Goldens Bridge station is a commuter rail stop on the Metro-North Railroad's Harlem Line, located in Lewisboro, New York.

==History==
The New York and Harlem Railroad laid tracks for their main line through Golden's Bridge as far back as 1847. A station is known to have existed as far back as 1858, but may have existed earlier. The line was acquired by the New York Central and Hudson River Railroad in 1864. In 1871, the vicinity of the station became a junction for the New York and Mahopac Railroad, a New York Central subsidiary better known as the Mahopac Branch, which connected the Harlem Division via Katonah to the Putnam Division in Mahopac. The New York Central-era station contained a water tower, a turntable, a privy, and an interlocking cabin known as "Cabin GN." The main station house was located where the southbound on-ramp to I-684 ends at the main road today. Among the industries used by the station were King Lumber and Plywood Supply and Sheffield Farms. The line was double-tracked from White Plains to Golden's Bridge in 1902, and then double-tracked to Brewster in 1909. In 1904, the nearby bridge for the Mahopac Branch over the Muscoot Reservoir, was replaced with Bridge L-158, a bridge originally used for the former West Shore Line at the mouth of Rondout Creek in Kingston. Between 1901 and 1915, the station was also intended to be the western terminus of the unfinished Danbury and Harlem Traction Company, a trolley line intended to connect the station to Danbury, Connecticut.
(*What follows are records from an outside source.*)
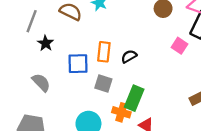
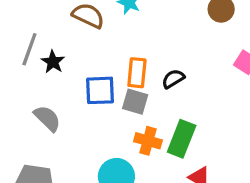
gray line: (32, 21) -> (29, 49), moved
gray square: (103, 83) -> (135, 102), moved
orange cross: (121, 112) -> (148, 141), moved

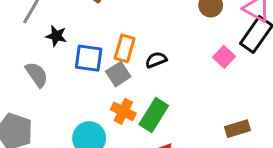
black star: (53, 62) -> (56, 36), moved, turned -30
gray square: (135, 102) -> (118, 74), turned 30

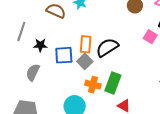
black semicircle: (156, 60) -> (107, 47), size x1.6
gray semicircle: (37, 75) -> (33, 72), turned -108

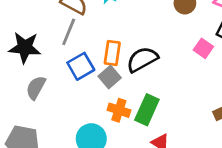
gray line: (21, 31) -> (69, 32), moved
black star: (40, 45) -> (25, 48), moved, size x1.6
blue square: (64, 55) -> (81, 66), turned -30

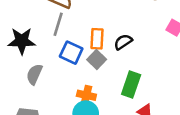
black semicircle: (142, 59) -> (123, 42), size x0.7
blue square: (81, 66) -> (71, 53), turned -30
orange cross: (119, 110) -> (86, 95), moved

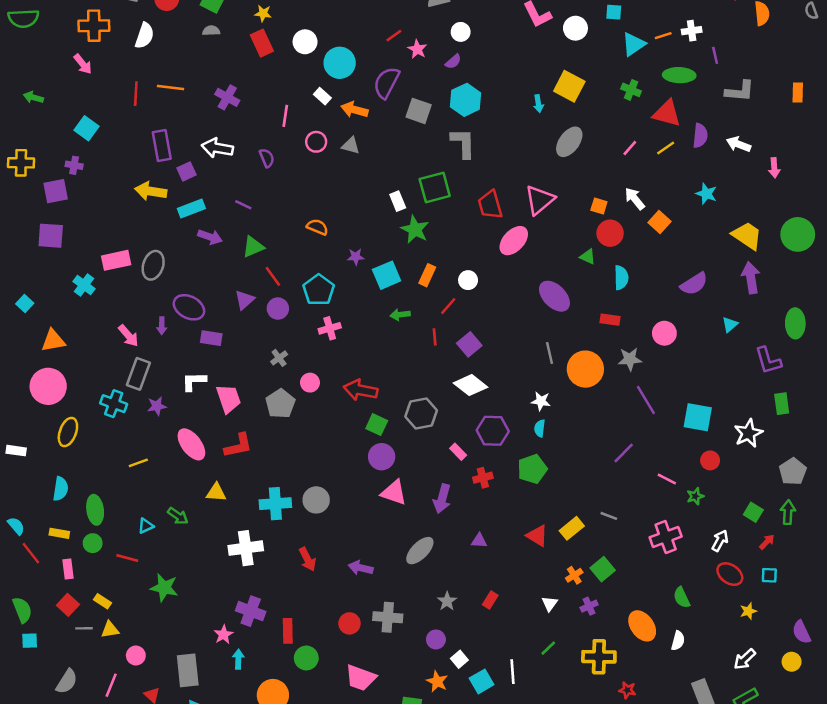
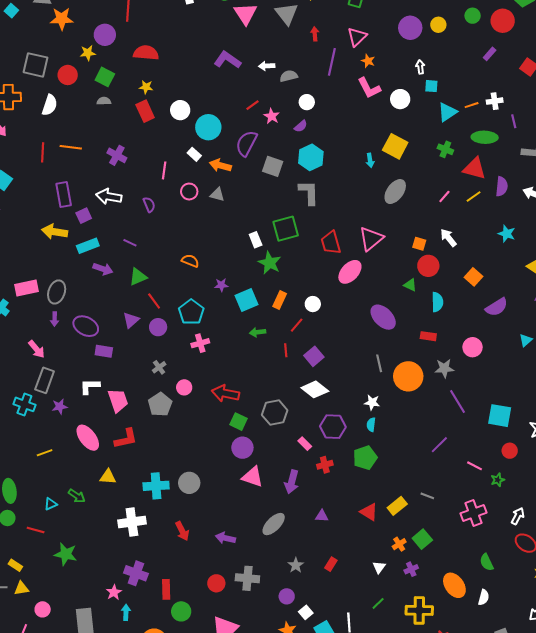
orange square: (659, 222) -> (474, 277), moved
purple arrow: (162, 326) -> (55, 319), moved

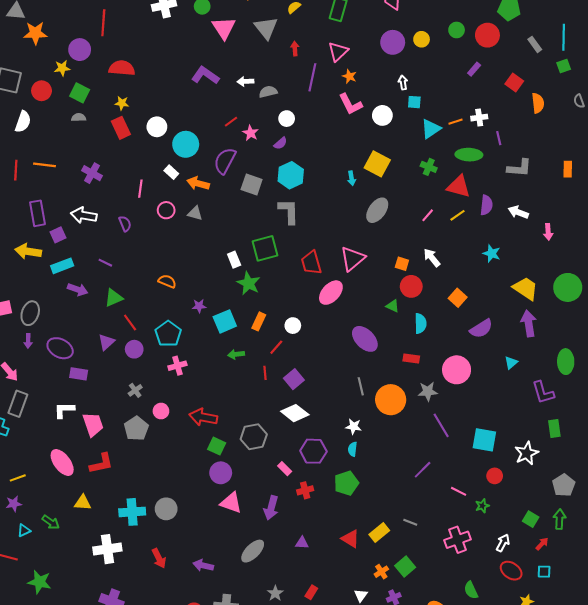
pink circle: (473, 347) -> (457, 370), size x1.4
purple star: (60, 406) -> (14, 504), moved

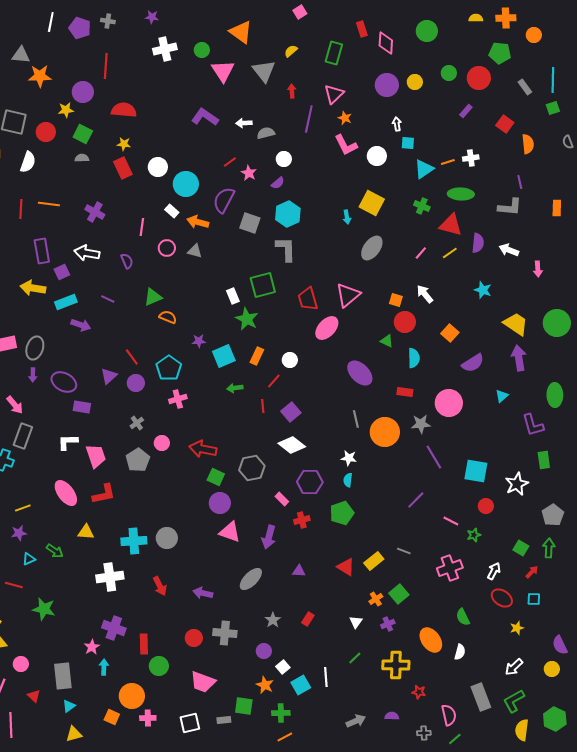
purple line: (499, 138) -> (520, 182), moved
green triangle: (114, 298) -> (153, 297), moved

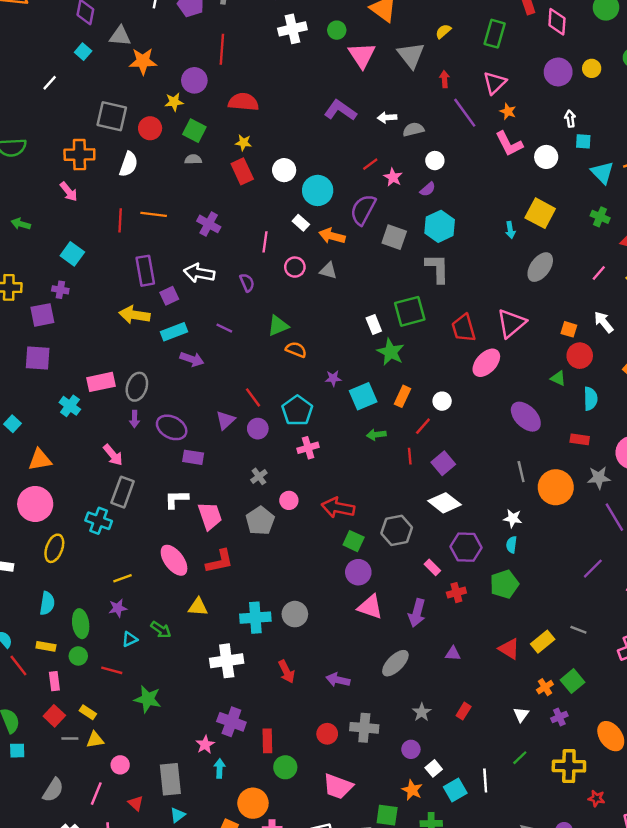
purple line: (309, 119) -> (465, 113), turned -48
cyan triangle: (424, 169) -> (602, 173), turned -40

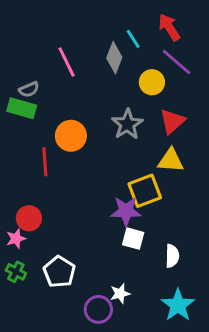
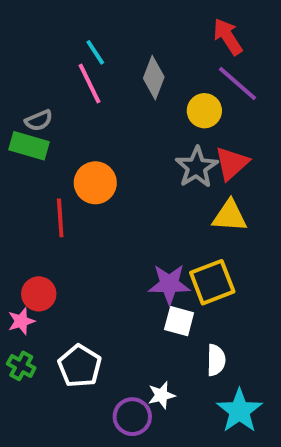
cyan line: (133, 39) -> (95, 52), moved
gray star: (127, 124) -> (197, 167), moved
yellow square: (145, 191) -> (212, 282), moved
white semicircle: (172, 256) -> (216, 360), moved

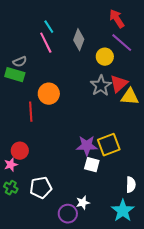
yellow triangle: (230, 216) -> (130, 97), moved
white semicircle: (216, 360) -> (131, 185), moved
white pentagon: (80, 366) -> (41, 188), turned 30

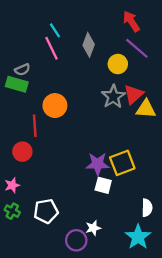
red circle: (20, 151) -> (22, 152), moved

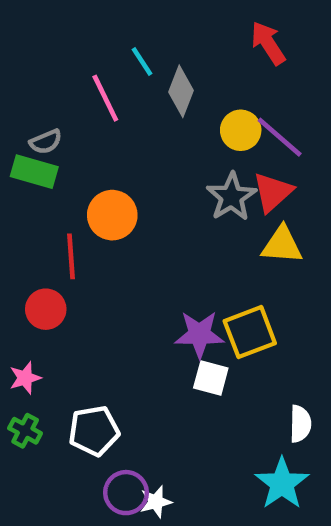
cyan line: (55, 30) -> (142, 61), moved
purple line: (137, 48) -> (280, 137), moved
yellow triangle: (146, 109) -> (282, 245), moved
white star: (93, 228) -> (156, 502), moved
purple circle: (76, 240) -> (126, 493), moved

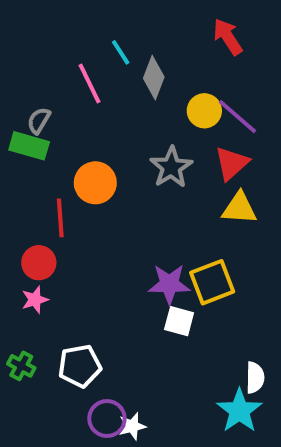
gray semicircle: (46, 142) -> (39, 121), turned 144
gray star: (232, 197) -> (171, 167), moved
pink star: (25, 378) -> (35, 300), moved
white semicircle: (300, 424) -> (255, 378), moved

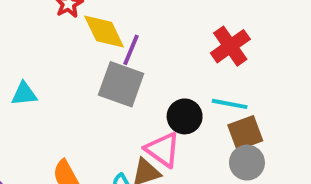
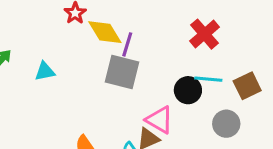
cyan triangle: (24, 94) -> (45, 71), moved
black circle: (185, 116) -> (188, 90), moved
brown square: (245, 133) -> (247, 86), moved

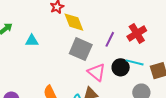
purple line: (127, 44) -> (110, 39), moved
pink triangle: (159, 120) -> (97, 72), moved

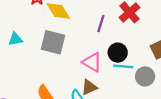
gray square: (81, 49) -> (53, 42), moved
cyan line: (135, 62) -> (123, 66), moved

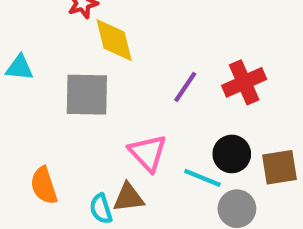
gray square: (53, 42) -> (87, 95), turned -30
black circle: (118, 53) -> (232, 154), moved

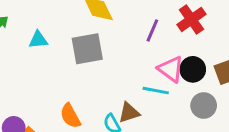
pink triangle: (148, 153) -> (171, 69), moved
cyan line: (202, 178) -> (156, 91), moved

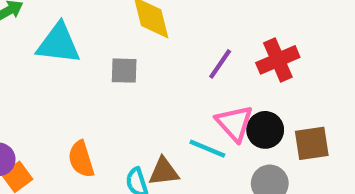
cyan triangle: (38, 40) -> (58, 44), size x1.6
gray square: (87, 49) -> (124, 71), size x0.6

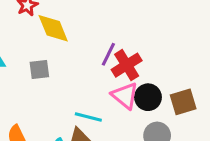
red cross: (278, 60) -> (127, 65), moved
cyan line: (207, 149) -> (88, 117), moved

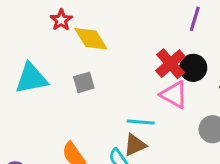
purple line: (108, 54) -> (195, 19), moved
black circle: (148, 97) -> (193, 68), moved

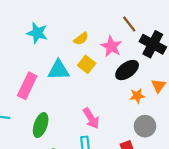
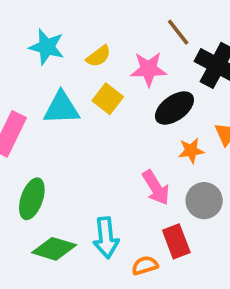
cyan star: (37, 33) -> (47, 47), moved
pink star: (111, 46) -> (149, 69), turned -30
pink arrow: (91, 118) -> (156, 188), moved

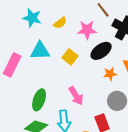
yellow square: (108, 99) -> (70, 57), moved
pink arrow: (156, 188) -> (76, 96), moved
green ellipse: (32, 199) -> (39, 100), moved

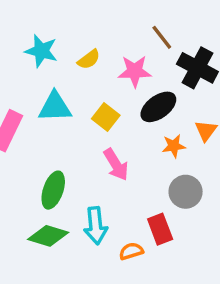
pink arrow: (76, 96) -> (116, 165), moved

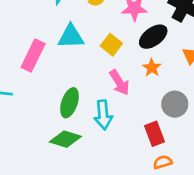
orange star: (174, 146) -> (152, 68), moved, turned -30
cyan arrow: (96, 226) -> (103, 115), moved
orange semicircle: (131, 251) -> (163, 162), moved

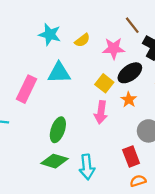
yellow square: (111, 45) -> (104, 83), moved
pink arrow: (119, 83) -> (101, 112), turned 40
cyan arrow: (103, 115) -> (87, 167), moved

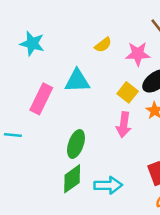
cyan star: (50, 34) -> (32, 44), moved
green diamond: (54, 161) -> (72, 179), turned -52
cyan arrow: (87, 167) -> (108, 185), turned -85

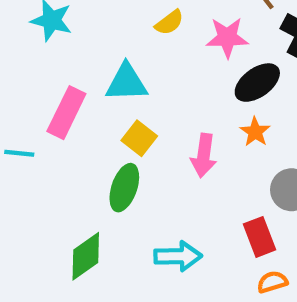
yellow square: (128, 92) -> (139, 138), moved
cyan line: (13, 135) -> (19, 153), moved
green diamond: (72, 179) -> (86, 256), moved

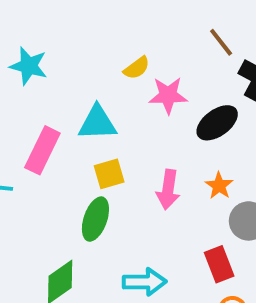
pink star: (227, 38) -> (168, 95), moved
orange star: (255, 132) -> (219, 186), moved
yellow square: (139, 138) -> (109, 174), turned 36

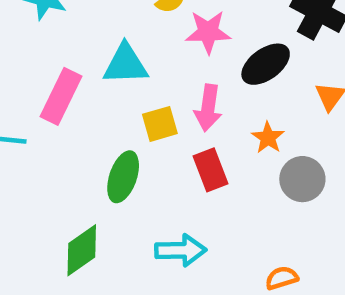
yellow square: (109, 174) -> (160, 124), moved
pink arrow: (168, 190) -> (208, 108), moved
red rectangle: (219, 264) -> (210, 170), moved

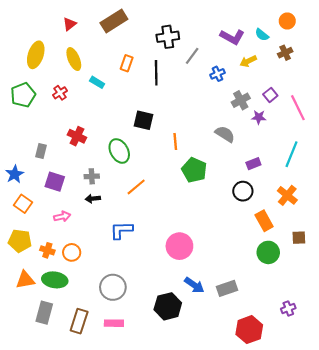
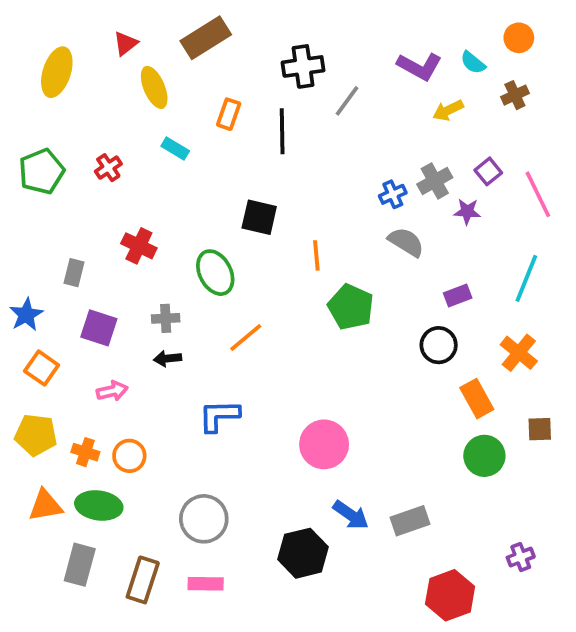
yellow ellipse: (36, 55) -> (57, 72), moved
yellow ellipse: (74, 59) -> (154, 87), moved
blue cross: (218, 74) -> (393, 194), moved

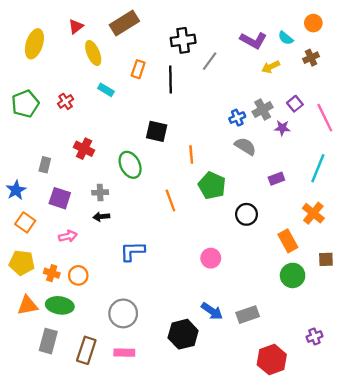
orange line: (246, 337) -> (170, 201), moved, turned -70
black circle: (439, 345) -> (246, 214), moved
pink circle: (324, 444) -> (211, 258), moved, size x0.7

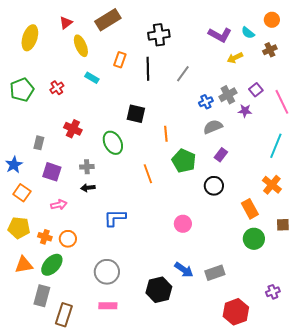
gray line: (210, 61) -> (183, 74), moved
gray semicircle: (245, 146) -> (213, 127), turned -54
purple rectangle: (276, 179) -> (221, 155), moved, turned -32
green ellipse: (60, 305) -> (52, 265), turned -55
brown rectangle: (86, 350) -> (64, 315), moved

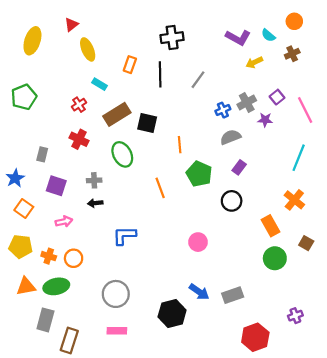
brown rectangle: (108, 20) -> (117, 114), moved
red cross: (57, 88) -> (79, 105), moved
brown square: (283, 225) -> (306, 243), turned 32
green ellipse: (52, 265) -> (56, 286), turned 35

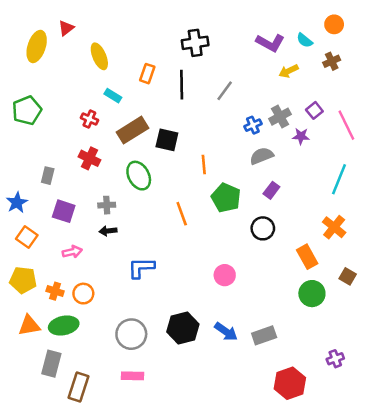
red triangle: (71, 25) -> (66, 28), moved
red cross: (79, 105) -> (89, 119), turned -32
black hexagon: (172, 313) -> (183, 328), moved

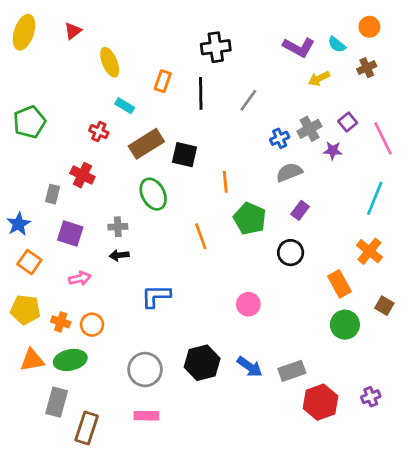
yellow ellipse: (37, 46) -> (24, 32), moved
red cross: (89, 158) -> (82, 175), moved
red hexagon: (290, 383) -> (320, 402), moved

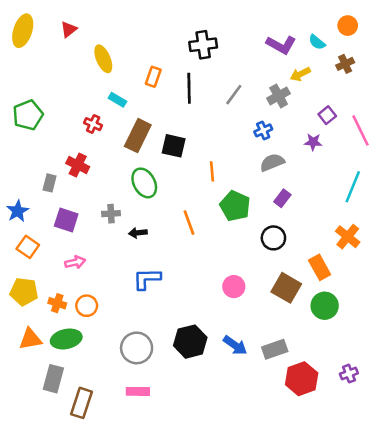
gray cross: (310, 129) -> (279, 96), moved
brown rectangle: (146, 144) -> (138, 136), turned -32
black arrow: (119, 255) -> (138, 233), moved
brown square: (384, 306) -> (286, 288), moved, size x1.6

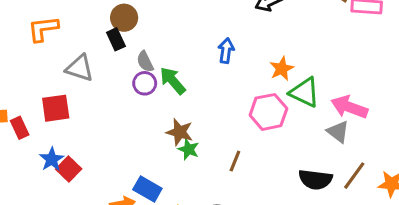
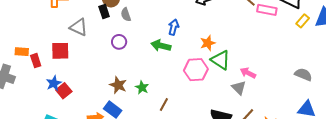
gray semicircle: (145, 62) -> (126, 15), moved
green arrow: (173, 81) -> (161, 46), moved, turned -42
pink arrow: (349, 107) -> (248, 73), size x0.7
brown star: (180, 132) -> (118, 85), moved
brown line: (235, 161) -> (164, 105), moved

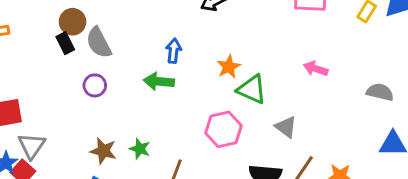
gray semicircle: (126, 15) -> (99, 43), size x1.5
gray triangle: (79, 27) -> (32, 146), moved, turned 48
pink hexagon: (196, 70) -> (223, 129), moved
pink arrow: (248, 73) -> (316, 69), moved

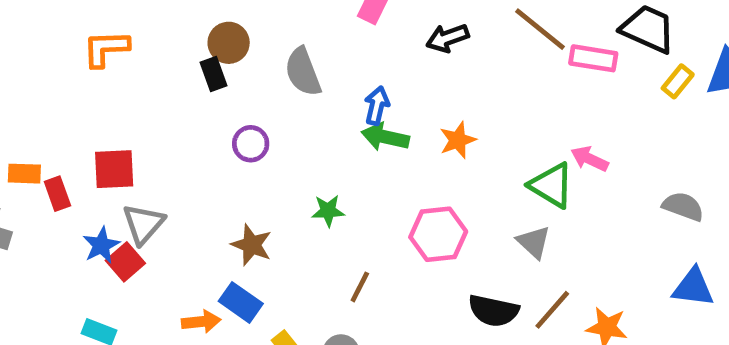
gray semicircle: (99, 43) -> (303, 72), moved
green arrow: (159, 81) -> (385, 137), moved
green triangle: (252, 89) -> (551, 185), moved
green star: (140, 149) -> (328, 211), moved, turned -30

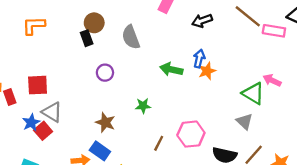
blue arrow: (377, 106) -> (199, 59), moved
gray triangle: (143, 224) -> (52, 112), turned -40
pink hexagon: (438, 234) -> (191, 134), moved

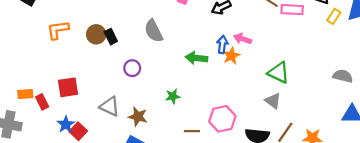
brown circle: (94, 23) -> (96, 34), moved
pink arrow: (272, 80) -> (243, 39), moved
gray triangle: (52, 112) -> (110, 106), moved
brown line: (159, 143) -> (192, 131), turned 70

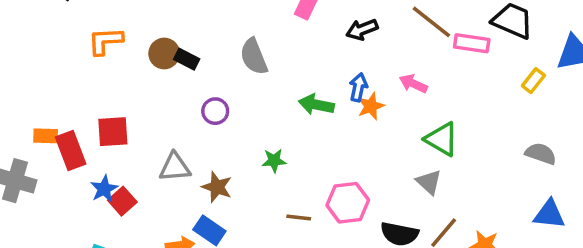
yellow rectangle: (334, 16) -> (533, 81), moved
black rectangle: (111, 37) -> (187, 59), turned -42
pink arrow: (243, 39) -> (413, 84), moved
red rectangle: (42, 102) -> (71, 151), size x1.5
gray triangle: (110, 106) -> (175, 167), turned -35

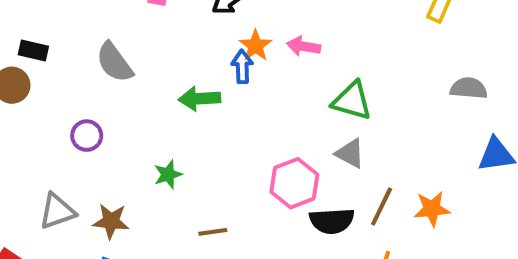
black rectangle: (187, 59) -> (33, 50), moved
orange star: (371, 106) -> (255, 46), moved
pink hexagon: (348, 203) -> (294, 183), moved

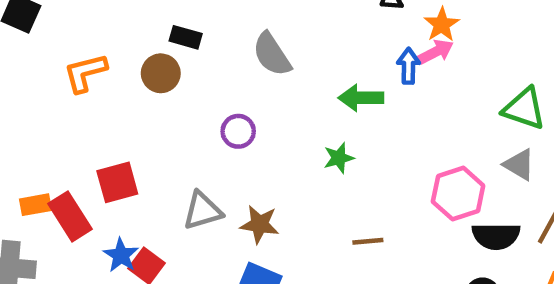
orange star: (255, 46) -> (442, 25), moved
pink arrow: (304, 46) -> (436, 52), moved, turned 140
green star: (168, 174) -> (339, 158), moved

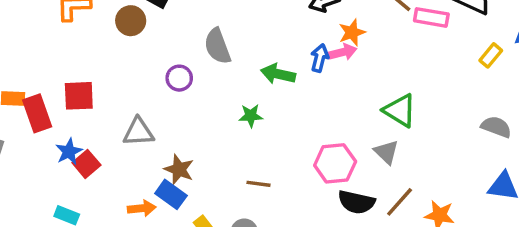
gray semicircle: (272, 54) -> (217, 46), moved
brown star: (260, 224) -> (179, 169), moved

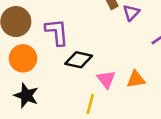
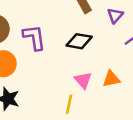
purple triangle: (131, 13) -> (115, 15), moved
black diamond: (79, 60) -> (79, 41), moved

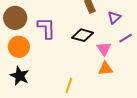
pink triangle: (83, 80) -> (104, 49), moved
The last train along the Mahopac Branch ran in 1959, and the branch was abandoned in 1960. Sometime during the late-1950s the former Richardson Romanesque depot was replaced with a simple brick structure. The privy was bought by actor James Cagney and moved to his farm in Dutchess County, New York. As with most of the Harlem Line, the merger of New York Central with Pennsylvania Railroad in 1968 transformed the station into a Penn Central Railroad station. Penn Central's continuous financial despair throughout the 1970s forced them to turn over their commuter service to the Metropolitan Transportation Authority. Construction of the last segment of Interstate 684 in the mid-1970s eliminated two grade crossings, one of which was replaced by a long bridge for New York State Route 138 over New York State Route 22, the interstate, the Harlem Line itself, and an access road between two parking lots. The bridge also contained a staircase to the main parking lot. Penn Central folded into Conrail in 1976, and the MTA converted the station and line part of Metro-North in 1983, who from that point on rebuilt the station as part of their electrification project to Southeast in 1984.

==Station layout==
The station has one eight-car-long high-level island platform serving trains in both directions.